__TASK GOAL__: Repeat every record exactly, but keep images out of the copy.

--- START ---

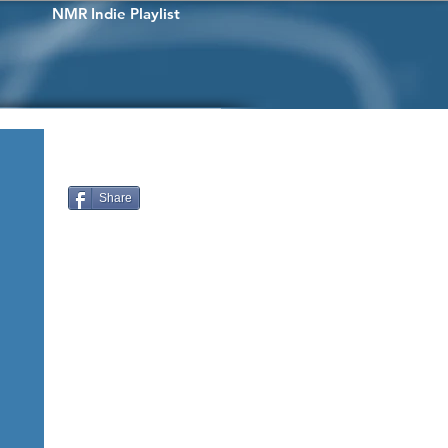
NMR Indie Playlist
Share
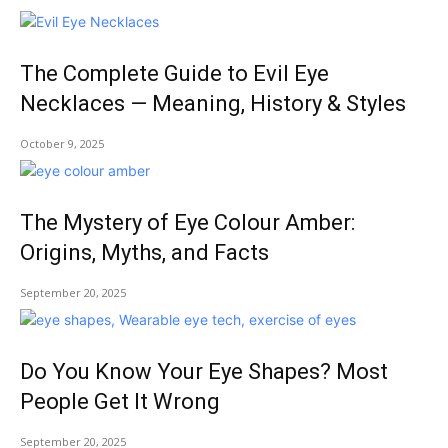
The Complete Guide to Evil Eye
Necklaces — Meaning, History & Styles
October 9, 2025
The Mystery of Eye Colour Amber:
Origins, Myths, and Facts
September 20, 2025
Do You Know Your Eye Shapes? Most
People Get It Wrong
September 20, 2025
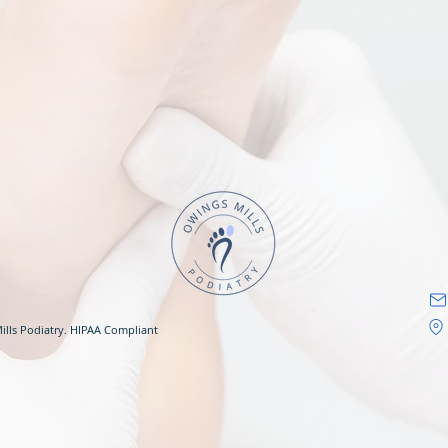
ills Podiatry. HIPAA Compliant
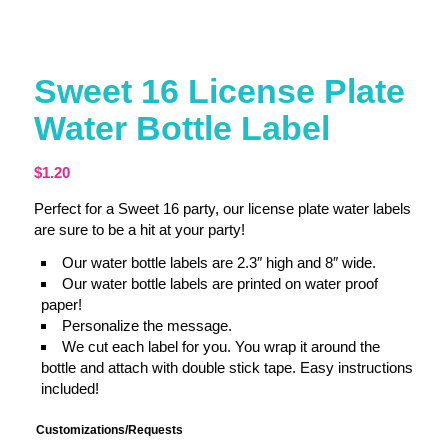
Sweet 16 License Plate
Water Bottle Label
$
1.20
Perfect for a Sweet 16 party, our license plate water labels
are sure to be a hit at your party!
Our water bottle labels are 2.3″ high and 8″ wide.
Our water bottle labels are printed on water proof
paper!
Personalize the message.
We cut each label for you. You wrap it around the
bottle and attach with double stick tape. Easy instructions
included!
Customizations/Requests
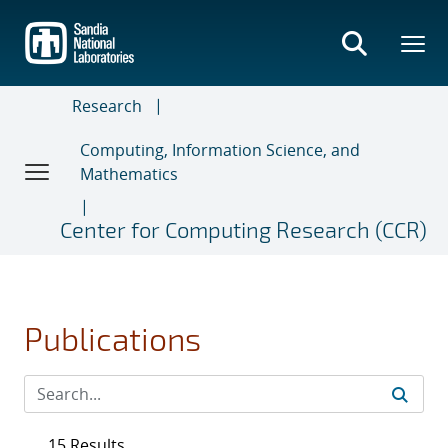
Skip
to
main
content
Research
Computing, Information Science, and
Mathematics
Center for Computing Research (CCR)
Publications
15 Results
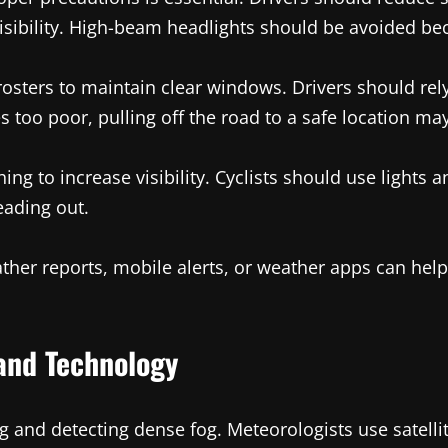
sibility. High-beam headlights should be avoided beca
rosters to maintain clear windows. Drivers should rel
es too poor, pulling off the road to a safe location ma
ing to increase visibility. Cyclists should use lights a
eading out.
eather reports, mobile alerts, or weather apps can he
and Technology
ing and detecting dense fog. Meteorologists use satel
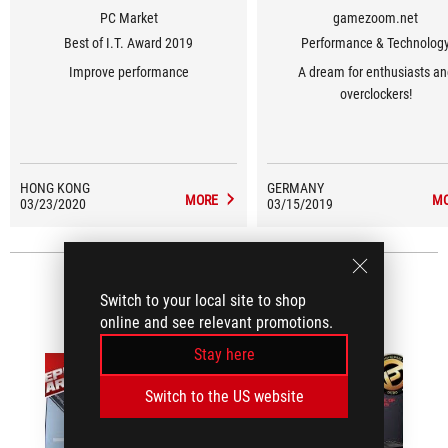
PC Market
gamezoom.net
Best of I.T. Award 2019
Performance & Technolog
Improve performance
A dream for enthusiasts an
overclockers!
HONG KONG
GERMANY
MORE
M
03/23/2020
03/15/2019
VIDEO REVIEWS
(1)
Switch to your local site to shop
online and see relevant promotions.
Stay here
Switch to the US website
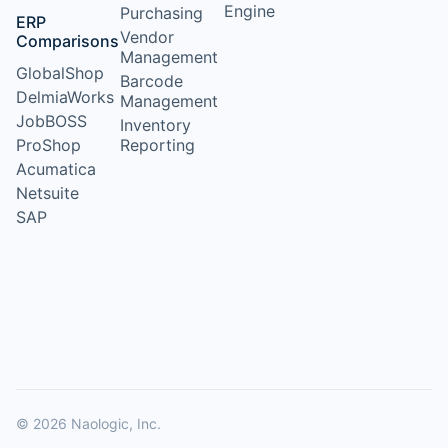
Engine
Purchasing
ERP
Vendor
Comparisons
Management
GlobalShop
Barcode
DelmiaWorks
Management
JobBOSS
Inventory
ProShop
Reporting
Acumatica
Netsuite
SAP
© 2026 Naologic, Inc.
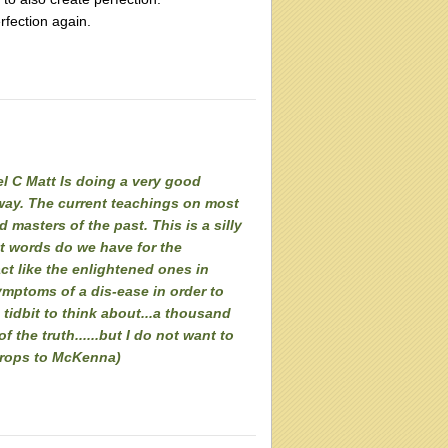
rfection again.
el C Matt Is doing a very good
yway. The current teachings on most
 masters of the past. This is a silly
at words do we have for the
ct like the enlightened ones in
symptoms of a dis-ease in order to
e tidbit to think about...a thousand
 the truth......but I do not want to
(props to McKenna)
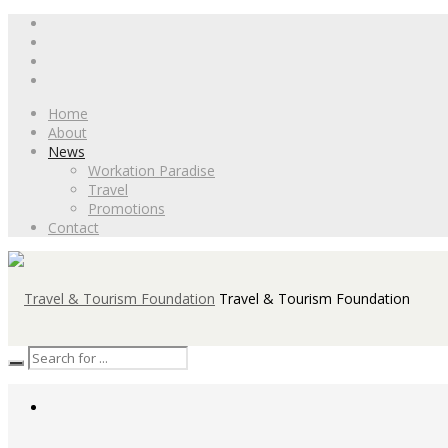
Home
About
News
Workation Paradise
Travel
Promotions
Contact
Travel & Tourism Foundation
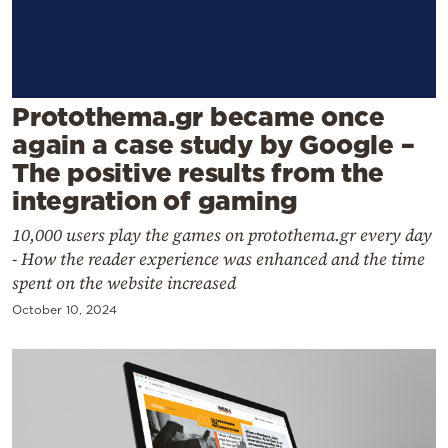
Cooking
Weather
Contact
Protothema.gr became once
again a case study by Google –
The positive results from the
integration of gaming
10,000 users play the games on protothema.gr every day
Powered
- How the reader experience was enhanced and the time
by
spent on the website increased
October 10, 2024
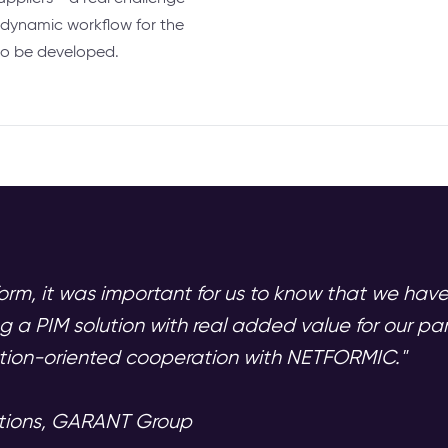
a dynamic workflow for the
to be developed.
orm, it was important for us to know that we hav
g a PIM solution with real added value for our p
ution-oriented cooperation with NETFORMIC."
ations, GARANT Group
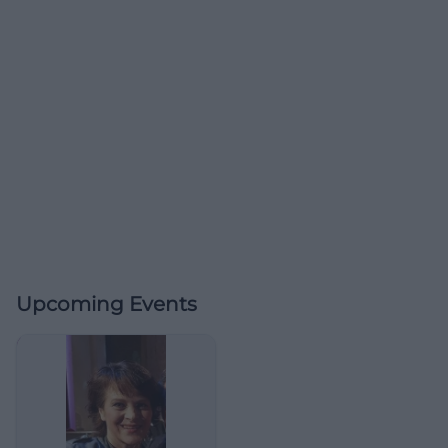
Upcoming Events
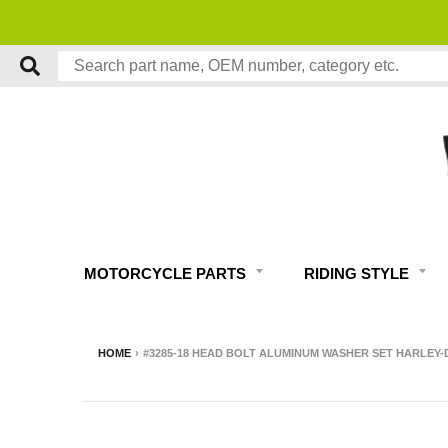
MOTORCYCLE PARTS
RIDING STYLE
HOME
›
#3285-18 HEAD BOLT ALUMINUM WASHER SET HARLEY-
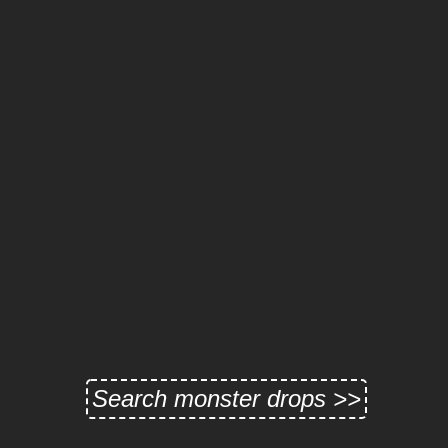
Search monster drops >>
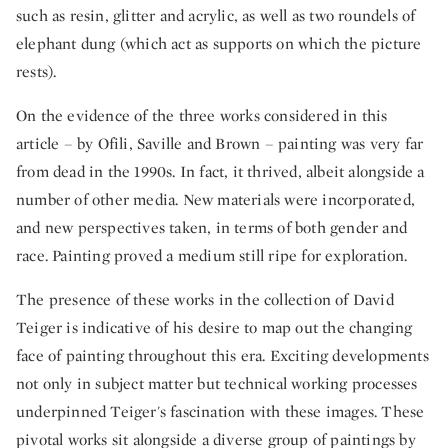
such as resin, glitter and acrylic, as well as two roundels of
elephant dung (which act as supports on which the picture
rests).
On the evidence of the three works considered in this
article – by Ofili, Saville and Brown – painting was very far
from dead in the 1990s. In fact, it thrived, albeit alongside a
number of other media. New materials were incorporated,
and new perspectives taken, in terms of both gender and
race. Painting proved a medium still ripe for exploration.
The presence of these works in the collection of David
Teiger is indicative of his desire to map out the changing
face of painting throughout this era. Exciting developments
not only in subject matter but technical working processes
underpinned Teiger's fascination with these images. These
pivotal works sit alongside a diverse group of paintings by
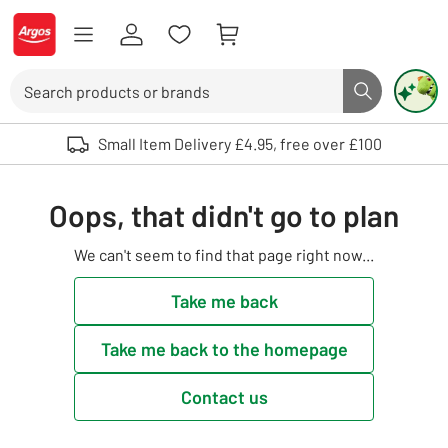
Skip to Content
Logo - go to homepage
Search
Search butto
Use up and down arrows to review and enter to select. Touch device user
Small Item Delivery £4.95, free over £100
Oops, that didn't go to plan
We can't seem to find that page right now...
Take me back
Take me back to the homepage
Contact us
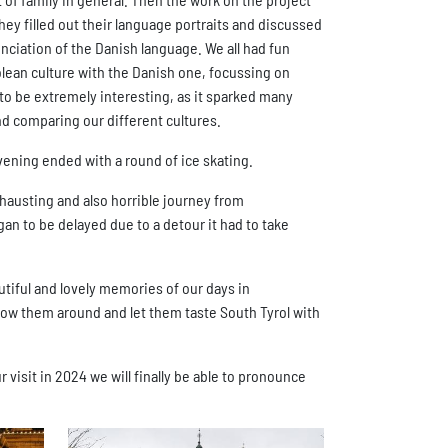
hey filled out their language portraits and discussed
nciation of the Danish language. We all had fun
lean culture with the Danish one, focussing on
t to be extremely interesting, as it sparked many
and comparing our different cultures.
evening ended with a round of ice skating.
xhausting and also horrible journey from
n to be delayed due to a detour it had to take
autiful and lovely memories of our days in
how them around and let them taste South Tyrol with
isit in 2024 we will finally be able to pronounce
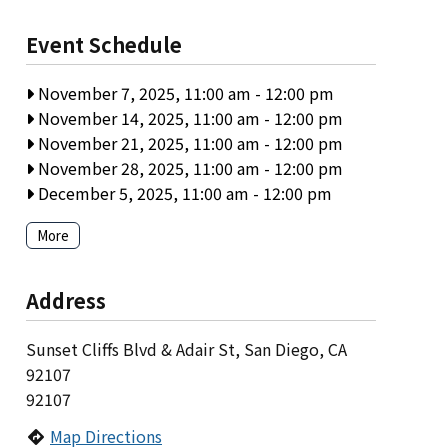
Event Schedule
November 7, 2025, 11:00 am
-
12:00 pm
November 14, 2025, 11:00 am
-
12:00 pm
November 21, 2025, 11:00 am
-
12:00 pm
November 28, 2025, 11:00 am
-
12:00 pm
December 5, 2025, 11:00 am
-
12:00 pm
More
Address
Sunset Cliffs Blvd & Adair St, San Diego, CA
92107
92107
Map Directions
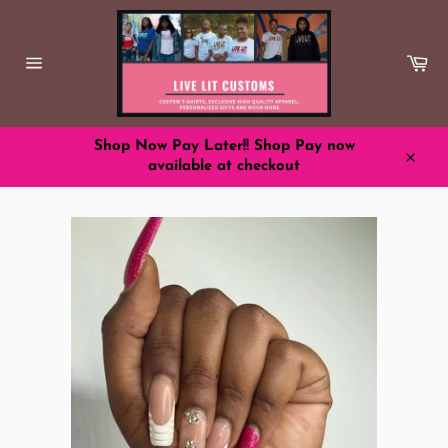
Skip
to
content
Ca
Site
navigation
Shop Now Pay Later!! Shop Pay now
available at checkout
Close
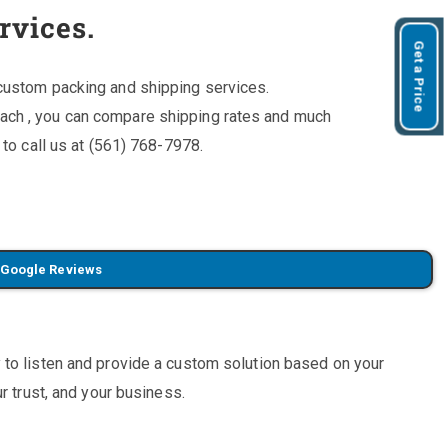
rvices.
Get a Price
custom packing and shipping services.
ach , you can compare shipping rates and much
 to call us at (561) 768-7978.
 Google Reviews
 to listen and provide a custom solution based on your
r trust, and your business.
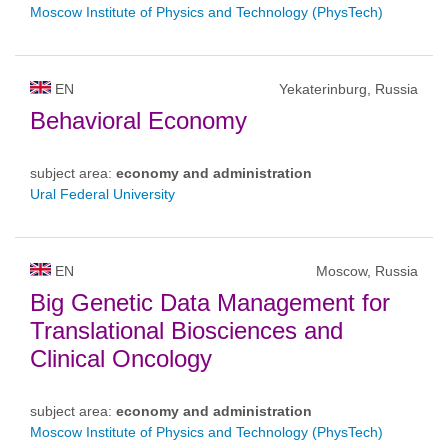
Moscow Institute of Physics and Technology (PhysTech)
EN
Yekaterinburg, Russia
Behavioral Economy
subject area:
economy and administration
Ural Federal University
EN
Moscow, Russia
Big Genetic Data Management for
Translational Biosciences and
Clinical Oncology
subject area:
economy and administration
Moscow Institute of Physics and Technology (PhysTech)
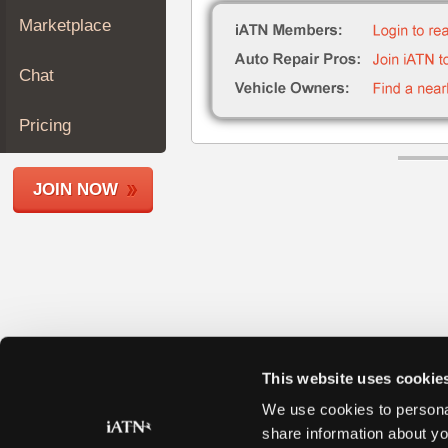
Join
Marketplace
Industry
Sponsors
Chat
Video
Members
Pricing
Only
Repair
JOIN NOW
Shops
Auto
Pro
Careers
Auto
Pro
Reviews
This website uses cookie
We use cookies to personal
share information about yo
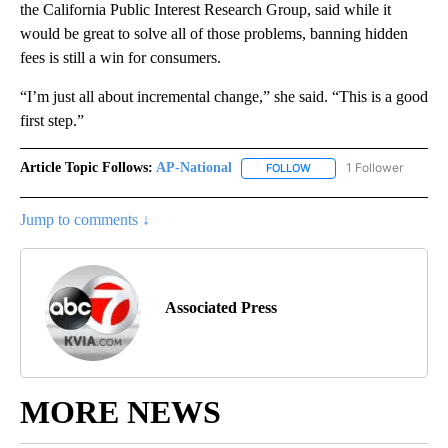
the California Public Interest Research Group, said while it
would be great to solve all of those problems, banning hidden
fees is still a win for consumers.
“I’m just all about incremental change,” she said. “This is a good
first step.”
Article Topic Follows:
AP-National
1 Follower
FOLLOW
FOLLOW "AP-NATIONAL" 
Jump to comments ↓
Associated Press
MORE NEWS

--- END ---

__ANSWER TO THE PROBLEM__:
NMR Indie Playlist
Share
The Complete Guide to Evil Eye
Necklaces — Meaning, History & Styles
October 9, 2025
The Mystery of Eye Colour Amber:
Origins, Myths, and Facts
September 20, 2025
Do You Know Your Eye Shapes? Most
People Get It Wrong
September 20, 2025
ills Podiatry. HIPAA Compliant
Sweet 16 License Plate
Water Bottle Label
$
1.20
Perfect for a Sweet 16 party, our license plate water labels
are sure to be a hit at your party!
Our water bottle labels are 2.3″ high and 8″ wide.
Our water bottle labels are printed on water proof
paper!
Personalize the message.
We cut each label for you. You wrap it around the
bottle and attach with double stick tape. Easy instructions
included!
Customizations/Requests
Skip
to
main
content
Research
Computing, Information Science, and
Mathematics
Center for Computing Research (CCR)
Publications
15 Results
sibility. High-beam headlights should be avoided beca
rosters to maintain clear windows. Drivers should rel
es too poor, pulling off the road to a safe location ma
ing to increase visibility. Cyclists should use lights a
eading out.
eather reports, mobile alerts, or weather apps can he
and Technology
ing and detecting dense fog. Meteorologists use satel
PC Market
gamezoom.net
Best of I.T. Award 2019
Performance & Technolog
Improve performance
A dream for enthusiasts an
overclockers!
HONG KONG
GERMANY
MORE
M
03/23/2020
03/15/2019
VIDEO REVIEWS
(1)
Switch to your local site to shop
online and see relevant promotions.
Stay here
Switch to the US website
Engine
Purchasing
ERP
Vendor
Comparisons
Management
GlobalShop
Barcode
DelmiaWorks
Management
JobBOSS
Inventory
ProShop
Reporting
Acumatica
Netsuite
SAP
© 2026 Naologic, Inc.
rfection again.
el C Matt Is doing a very good
yway. The current teachings on most
 masters of the past. This is a silly
at words do we have for the
ct like the enlightened ones in
symptoms of a dis-ease in order to
e tidbit to think about...a thousand
 the truth......but I do not want to
(props to McKenna)
Home
About
News
Workation Paradise
Travel
Promotions
Contact
Travel & Tourism Foundation
Cooking
Weather
Contact
Protothema.gr became once
again a case study by Google –
The positive results from the
integration of gaming
10,000 users play the games on protothema.gr every day
Powered
- How the reader experience was enhanced and the time
by
spent on the website increased
October 10, 2024
a dynamic workflow for the
to be developed.
orm, it was important for us to know that we hav
g a PIM solution with real added value for our p
ution-oriented cooperation with NETFORMIC."
ations, GARANT Group
Upcoming Events
MOTORCYCLE PARTS
RIDING STYLE
HOME
›
#3285-18 HEAD BOLT ALUMINUM WASHER SET HARLEY-
Search monster drops >>
such as resin, glitter and acrylic, as well as two roundels of
elephant dung (which act as supports on which the picture
rests).
On the evidence of the three works considered in this
article – by Ofili, Saville and Brown – painting was very far
from dead in the 1990s. In fact, it thrived, albeit alongside a
number of other media. New materials were incorporated,
and new perspectives taken, in terms of both gender and
race. Painting proved a medium still ripe for exploration.
The presence of these works in the collection of David
Teiger is indicative of his desire to map out the changing
face of painting throughout this era. Exciting developments
not only in subject matter but technical working processes
underpinned Teiger's fascination with these images. These
pivotal works sit alongside a diverse group of paintings by
Skip to Content
Logo - go to homepage
Search
Search butto
Use up and down arrows to review and enter to select. Touch device user
Small Item Delivery £4.95, free over £100
Oops, that didn't go to plan
We can't seem to find that page right now...
Take me back
Take me back to the homepage
Contact us
hey filled out their language portraits and discussed
nciation of the Danish language. We all had fun
lean culture with the Danish one, focussing on
t to be extremely interesting, as it sparked many
and comparing our different cultures.
evening ended with a round of ice skating.
xhausting and also horrible journey from
n to be delayed due to a detour it had to take
autiful and lovely memories of our days in
how them around and let them taste South Tyrol with
isit in 2024 we will finally be able to pronounce
Event Schedule
November 7, 2025, 11:00 am
-
12:00 pm
November 14, 2025, 11:00 am
-
12:00 pm
November 21, 2025, 11:00 am
-
12:00 pm
November 28, 2025, 11:00 am
-
12:00 pm
December 5, 2025, 11:00 am
-
12:00 pm
More
Address
Sunset Cliffs Blvd & Adair St, San Diego, CA
92107
92107
Map Directions
Skip
to
content
Ca
Site
navigation
Shop Now Pay Later!! Shop Pay now
available at checkout
Close
rvices.
Get a Price
custom packing and shipping services.
ach , you can compare shipping rates and much
 to call us at (561) 768-7978.
 Google Reviews
 to listen and provide a custom solution based on your
r trust, and your business.
Moscow Institute of Physics and Technology (PhysTech)
EN
Yekaterinburg, Russia
Behavioral Economy
subject area:
economy and administration
Ural Federal University
EN
Moscow, Russia
Big Genetic Data Management for
Translational Biosciences and
Clinical Oncology
subject area:
economy and administration
Moscow Institute of Physics and Technology (PhysTech)
Join
Marketplace
Industry
Sponsors
Chat
Video
Members
Pricing
Only
Repair
JOIN NOW
Shops
Auto
Pro
Careers
Auto
Pro
Reviews
This website uses cookie
We use cookies to personal
share information about yo
the California Public Interest Research Group, said while it
would be great to solve all of those problems, banning hidden
fees is still a win for consumers.
“I’m just all about incremental change,” she said. “This is a good
first step.”
Article Topic Follows:
AP-National
1 Follower
FOLLOW
FOLLOW "AP-NATIONAL" 
Jump to comments ↓
Associated Press
MORE NEWS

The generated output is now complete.